Input data:

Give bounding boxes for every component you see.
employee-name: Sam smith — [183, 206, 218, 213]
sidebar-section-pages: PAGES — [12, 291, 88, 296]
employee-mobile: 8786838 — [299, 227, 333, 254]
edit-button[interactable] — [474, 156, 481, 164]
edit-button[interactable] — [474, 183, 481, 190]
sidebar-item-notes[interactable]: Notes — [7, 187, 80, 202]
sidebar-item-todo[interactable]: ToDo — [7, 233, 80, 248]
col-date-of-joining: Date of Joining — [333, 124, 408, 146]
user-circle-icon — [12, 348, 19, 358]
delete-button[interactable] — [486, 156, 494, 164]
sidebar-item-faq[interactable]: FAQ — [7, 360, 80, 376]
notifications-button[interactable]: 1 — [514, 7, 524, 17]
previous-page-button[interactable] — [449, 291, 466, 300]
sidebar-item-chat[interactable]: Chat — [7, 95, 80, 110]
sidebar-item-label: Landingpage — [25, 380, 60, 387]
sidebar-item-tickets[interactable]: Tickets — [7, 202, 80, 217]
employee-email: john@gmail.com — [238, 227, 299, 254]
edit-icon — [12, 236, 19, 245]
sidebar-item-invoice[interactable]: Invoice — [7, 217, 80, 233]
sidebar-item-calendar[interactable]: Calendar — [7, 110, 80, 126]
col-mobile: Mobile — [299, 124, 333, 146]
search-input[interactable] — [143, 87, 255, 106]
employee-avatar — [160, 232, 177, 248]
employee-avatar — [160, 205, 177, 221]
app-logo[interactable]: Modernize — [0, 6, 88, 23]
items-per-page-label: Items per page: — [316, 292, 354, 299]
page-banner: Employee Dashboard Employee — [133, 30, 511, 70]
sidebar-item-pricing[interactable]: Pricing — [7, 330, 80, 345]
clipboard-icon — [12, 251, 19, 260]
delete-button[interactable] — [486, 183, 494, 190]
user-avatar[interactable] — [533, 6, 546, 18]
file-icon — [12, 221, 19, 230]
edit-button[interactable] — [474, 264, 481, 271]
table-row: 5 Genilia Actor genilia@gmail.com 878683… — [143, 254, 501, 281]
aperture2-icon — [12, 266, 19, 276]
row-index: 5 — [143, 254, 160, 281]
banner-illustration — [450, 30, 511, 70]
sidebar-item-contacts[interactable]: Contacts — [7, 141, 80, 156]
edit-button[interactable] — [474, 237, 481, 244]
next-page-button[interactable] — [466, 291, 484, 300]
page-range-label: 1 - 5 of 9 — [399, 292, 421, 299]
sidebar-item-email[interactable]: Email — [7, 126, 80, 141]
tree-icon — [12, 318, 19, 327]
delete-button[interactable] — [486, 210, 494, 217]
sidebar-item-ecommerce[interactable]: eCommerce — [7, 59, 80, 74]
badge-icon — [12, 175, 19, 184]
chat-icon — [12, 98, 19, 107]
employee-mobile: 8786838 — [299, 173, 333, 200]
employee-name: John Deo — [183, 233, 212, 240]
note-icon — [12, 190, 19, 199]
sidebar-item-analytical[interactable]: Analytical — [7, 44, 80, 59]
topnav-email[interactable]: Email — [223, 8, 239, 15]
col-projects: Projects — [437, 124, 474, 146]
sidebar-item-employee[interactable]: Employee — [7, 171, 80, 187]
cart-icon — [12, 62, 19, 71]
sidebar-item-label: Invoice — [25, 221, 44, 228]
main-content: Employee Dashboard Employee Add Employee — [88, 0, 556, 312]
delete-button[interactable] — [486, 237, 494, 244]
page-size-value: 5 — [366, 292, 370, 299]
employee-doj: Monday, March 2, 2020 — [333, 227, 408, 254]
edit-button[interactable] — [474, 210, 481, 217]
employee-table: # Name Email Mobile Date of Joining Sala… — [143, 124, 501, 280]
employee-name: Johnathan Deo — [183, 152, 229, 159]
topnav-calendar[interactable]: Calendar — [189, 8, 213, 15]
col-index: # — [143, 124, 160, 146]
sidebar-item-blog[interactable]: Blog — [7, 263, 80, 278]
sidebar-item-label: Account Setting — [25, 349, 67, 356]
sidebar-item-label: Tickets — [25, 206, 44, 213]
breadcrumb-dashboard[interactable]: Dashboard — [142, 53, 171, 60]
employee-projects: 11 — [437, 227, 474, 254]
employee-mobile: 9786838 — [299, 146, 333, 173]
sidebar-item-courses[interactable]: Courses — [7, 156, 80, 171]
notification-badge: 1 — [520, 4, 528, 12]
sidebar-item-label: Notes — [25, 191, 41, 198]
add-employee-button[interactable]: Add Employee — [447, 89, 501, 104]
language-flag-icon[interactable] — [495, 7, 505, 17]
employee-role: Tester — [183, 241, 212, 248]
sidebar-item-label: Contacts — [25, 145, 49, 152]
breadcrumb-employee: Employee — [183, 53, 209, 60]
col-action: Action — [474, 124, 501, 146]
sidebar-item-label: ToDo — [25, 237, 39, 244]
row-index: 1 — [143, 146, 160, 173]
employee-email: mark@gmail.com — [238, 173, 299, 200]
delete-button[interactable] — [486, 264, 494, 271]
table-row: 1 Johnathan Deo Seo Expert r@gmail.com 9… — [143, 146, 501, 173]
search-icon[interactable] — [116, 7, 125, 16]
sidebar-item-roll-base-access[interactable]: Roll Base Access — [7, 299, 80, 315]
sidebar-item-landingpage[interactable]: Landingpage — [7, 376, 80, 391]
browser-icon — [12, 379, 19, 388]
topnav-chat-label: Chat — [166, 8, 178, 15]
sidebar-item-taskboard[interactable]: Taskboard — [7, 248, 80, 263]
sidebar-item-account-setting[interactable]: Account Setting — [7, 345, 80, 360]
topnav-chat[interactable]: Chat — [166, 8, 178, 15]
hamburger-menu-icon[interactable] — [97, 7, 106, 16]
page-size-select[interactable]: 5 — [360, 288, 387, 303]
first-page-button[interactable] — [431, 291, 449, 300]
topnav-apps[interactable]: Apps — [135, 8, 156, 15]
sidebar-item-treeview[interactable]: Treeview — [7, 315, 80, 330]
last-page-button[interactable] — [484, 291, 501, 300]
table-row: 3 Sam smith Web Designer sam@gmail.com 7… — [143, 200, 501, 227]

Work item:
Each record above should be restated word for word.

Result:
Give bounding boxes for every component you see.
employee-name: Sam smith — [183, 206, 218, 213]
sidebar-section-pages: PAGES — [12, 291, 88, 296]
employee-mobile: 8786838 — [299, 227, 333, 254]
edit-button[interactable] — [474, 156, 481, 164]
edit-button[interactable] — [474, 183, 481, 190]
sidebar-item-notes[interactable]: Notes — [7, 187, 80, 202]
sidebar-item-todo[interactable]: ToDo — [7, 233, 80, 248]
col-date-of-joining: Date of Joining — [333, 124, 408, 146]
user-circle-icon — [12, 348, 19, 358]
delete-button[interactable] — [486, 156, 494, 164]
sidebar-item-faq[interactable]: FAQ — [7, 360, 80, 376]
notifications-button[interactable]: 1 — [514, 7, 524, 17]
previous-page-button[interactable] — [449, 291, 466, 300]
sidebar-item-chat[interactable]: Chat — [7, 95, 80, 110]
sidebar-item-label: Landingpage — [25, 380, 60, 387]
sidebar-item-tickets[interactable]: Tickets — [7, 202, 80, 217]
employee-email: john@gmail.com — [238, 227, 299, 254]
edit-icon — [12, 236, 19, 245]
sidebar-item-invoice[interactable]: Invoice — [7, 217, 80, 233]
sidebar-item-calendar[interactable]: Calendar — [7, 110, 80, 126]
col-mobile: Mobile — [299, 124, 333, 146]
search-input[interactable] — [143, 87, 255, 106]
employee-avatar — [160, 232, 177, 248]
employee-avatar — [160, 205, 177, 221]
app-logo[interactable]: Modernize — [0, 6, 88, 23]
items-per-page-label: Items per page: — [316, 292, 354, 299]
page-banner: Employee Dashboard Employee — [133, 30, 511, 70]
sidebar-item-pricing[interactable]: Pricing — [7, 330, 80, 345]
clipboard-icon — [12, 251, 19, 260]
delete-button[interactable] — [486, 183, 494, 190]
user-avatar[interactable] — [533, 6, 546, 18]
file-icon — [12, 221, 19, 230]
edit-button[interactable] — [474, 264, 481, 271]
table-row: 5 Genilia Actor genilia@gmail.com 878683… — [143, 254, 501, 281]
aperture2-icon — [12, 266, 19, 276]
row-index: 5 — [143, 254, 160, 281]
banner-illustration — [450, 30, 511, 70]
sidebar-item-contacts[interactable]: Contacts — [7, 141, 80, 156]
edit-button[interactable] — [474, 237, 481, 244]
next-page-button[interactable] — [466, 291, 484, 300]
page-range-label: 1 - 5 of 9 — [399, 292, 421, 299]
sidebar-item-email[interactable]: Email — [7, 126, 80, 141]
tree-icon — [12, 318, 19, 327]
delete-button[interactable] — [486, 210, 494, 217]
sidebar-item-ecommerce[interactable]: eCommerce — [7, 59, 80, 74]
badge-icon — [12, 175, 19, 184]
chat-icon — [12, 98, 19, 107]
employee-mobile: 8786838 — [299, 173, 333, 200]
employee-name: John Deo — [183, 233, 212, 240]
note-icon — [12, 190, 19, 199]
sidebar-item-analytical[interactable]: Analytical — [7, 44, 80, 59]
topnav-email[interactable]: Email — [223, 8, 239, 15]
col-projects: Projects — [437, 124, 474, 146]
sidebar-item-employee[interactable]: Employee — [7, 171, 80, 187]
cart-icon — [12, 62, 19, 71]
sidebar-item-label: Invoice — [25, 221, 44, 228]
main-content: Employee Dashboard Employee Add Employee — [88, 0, 556, 312]
delete-button[interactable] — [486, 237, 494, 244]
page-size-value: 5 — [366, 292, 370, 299]
employee-doj: Monday, March 2, 2020 — [333, 227, 408, 254]
edit-button[interactable] — [474, 210, 481, 217]
employee-table: # Name Email Mobile Date of Joining Sala… — [143, 124, 501, 280]
employee-name: Johnathan Deo — [183, 152, 229, 159]
topnav-calendar[interactable]: Calendar — [189, 8, 213, 15]
col-index: # — [143, 124, 160, 146]
sidebar-item-blog[interactable]: Blog — [7, 263, 80, 278]
sidebar-item-label: Account Setting — [25, 349, 67, 356]
sidebar-item-label: Tickets — [25, 206, 44, 213]
breadcrumb-dashboard[interactable]: Dashboard — [142, 53, 171, 60]
employee-projects: 11 — [437, 227, 474, 254]
employee-mobile: 9786838 — [299, 146, 333, 173]
sidebar-item-courses[interactable]: Courses — [7, 156, 80, 171]
notification-badge: 1 — [520, 4, 528, 12]
sidebar-item-label: Notes — [25, 191, 41, 198]
add-employee-button[interactable]: Add Employee — [447, 89, 501, 104]
language-flag-icon[interactable] — [495, 7, 505, 17]
employee-role: Tester — [183, 241, 212, 248]
sidebar-item-label: Contacts — [25, 145, 49, 152]
breadcrumb-employee: Employee — [183, 53, 209, 60]
col-action: Action — [474, 124, 501, 146]
sidebar-item-label: ToDo — [25, 237, 39, 244]
row-index: 1 — [143, 146, 160, 173]
employee-email: mark@gmail.com — [238, 173, 299, 200]
delete-button[interactable] — [486, 264, 494, 271]
table-row: 1 Johnathan Deo Seo Expert r@gmail.com 9… — [143, 146, 501, 173]
search-icon[interactable] — [116, 7, 125, 16]
sidebar-item-roll-base-access[interactable]: Roll Base Access — [7, 299, 80, 315]
sidebar-item-landingpage[interactable]: Landingpage — [7, 376, 80, 391]
browser-icon — [12, 379, 19, 388]
topnav-chat-label: Chat — [166, 8, 178, 15]
sidebar-item-taskboard[interactable]: Taskboard — [7, 248, 80, 263]
sidebar-item-account-setting[interactable]: Account Setting — [7, 345, 80, 360]
topnav-chat[interactable]: Chat — [166, 8, 178, 15]
hamburger-menu-icon[interactable] — [97, 7, 106, 16]
page-size-select[interactable]: 5 — [360, 288, 387, 303]
first-page-button[interactable] — [431, 291, 449, 300]
topnav-apps[interactable]: Apps — [135, 8, 156, 15]
sidebar-item-treeview[interactable]: Treeview — [7, 315, 80, 330]
last-page-button[interactable] — [484, 291, 501, 300]
table-row: 3 Sam smith Web Designer sam@gmail.com 7… — [143, 200, 501, 227]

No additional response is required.